The Company considered the following and determined that Jack Lu is not its de facto agent:
a. A party that cannot finance its operations without subordinated financial support from the reporting entity, for example, another VIE of which the reporting entity is the primary beneficiary
Jack Lu has not received any financial support from the Company after his resignation from the Company. Also, the Company has not provided any further financial support to IPTV after the divestiture.
b. A party that received its interests as a contribution or a loan from the reporting entity
Jack Lu did not receive his interests in IPTV as a contribution or a loan from the Company.
c. An officer, employee, or member of the governing board of the reporting entity
Jack Lu is not an officer, employee, nor member of the governing board of UT after his resignation from the Company.
d. A party that has either of the following:
1. An agreement that it cannot sell, transfer, or encumber its interests in the VIE without the prior approval of the reporting entity
2. A close business relationship like the relationship between a professional service provider and one of its significant clients
UT has not placed any restrictions on Jack Lu’s sale, transfer, or encumbrance of Jack Lu’s ownership interests in IPTV. Further, Jack Lu does not have any business relationships with the Company after his resignation from the Company.
The Company is not aware of any other variable interest holders of IPTV which could be considered as de facto agents of UT with respect to its interest in IPTV.
iTV analysis:
Other than UT, the key variable interest holder of iTV is Lin Song, the controlling ordinary shareholder, chairman and CEO of iTV.
Lin Song is the founder of iTV. Both the CTO and the COO of iTV have worked for Lin Song for many years.
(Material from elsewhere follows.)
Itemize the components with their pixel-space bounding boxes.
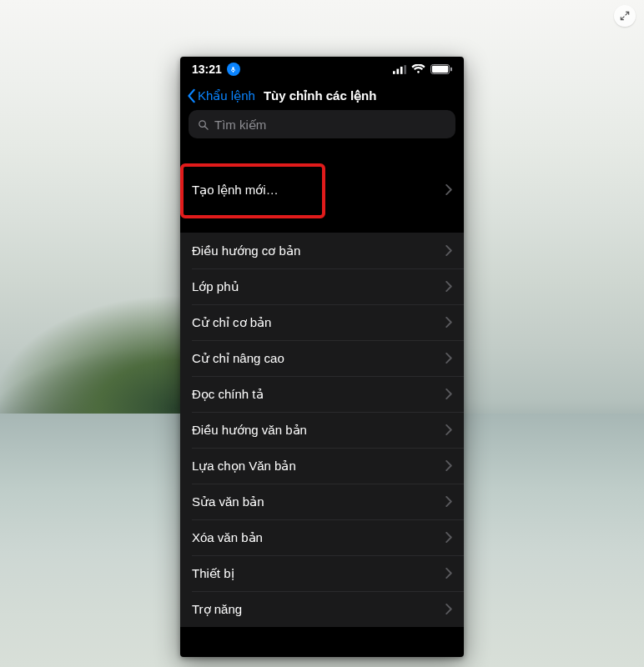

None of Lin Song, the two board members appointed by Lin Song, the CTO nor the COO of iTV has any historical relationship with the Company.
The Company considered that the two board members appointed by the Company are its de facto agents.
The Company considered the following and determined that the key variable interest holders, other than the two board members appointed by the Company, are not its de facto agents:
a. A party that cannot finance its operations without subordinated financial support from the reporting entity, for example, another VIE of which the reporting entity is the primary beneficiary
Except for the two board members appointed by the Company, none of the board members or officers of iTV or Lin Song have received financial support from the Company.
b. A party that received its interests as a contribution or a loan from the reporting entity
None of the board members nominated by UT hold any interests in iTV. None of the other board members or officers of iTV or Lin Song have received its interests as a contribution or a loan from the Company.
c. An officer, employee, or member of the governing board of the reporting entity
Except for the two board members appointed by UT, none of the board members or officers of iTV or Lin Song is an officer, employee, or member of the governing board of UT.
d. A party that has either of the following:
1. An agreement that it cannot sell, transfer, or encumber its interests in the VIE without the prior approval of the reporting entity
2. A close business relationship like the relationship between a professional service provider and one of its significant clients
Except for the two board members appointed by UT, none of the board members or officers of iTV or Lin Song has the above situations.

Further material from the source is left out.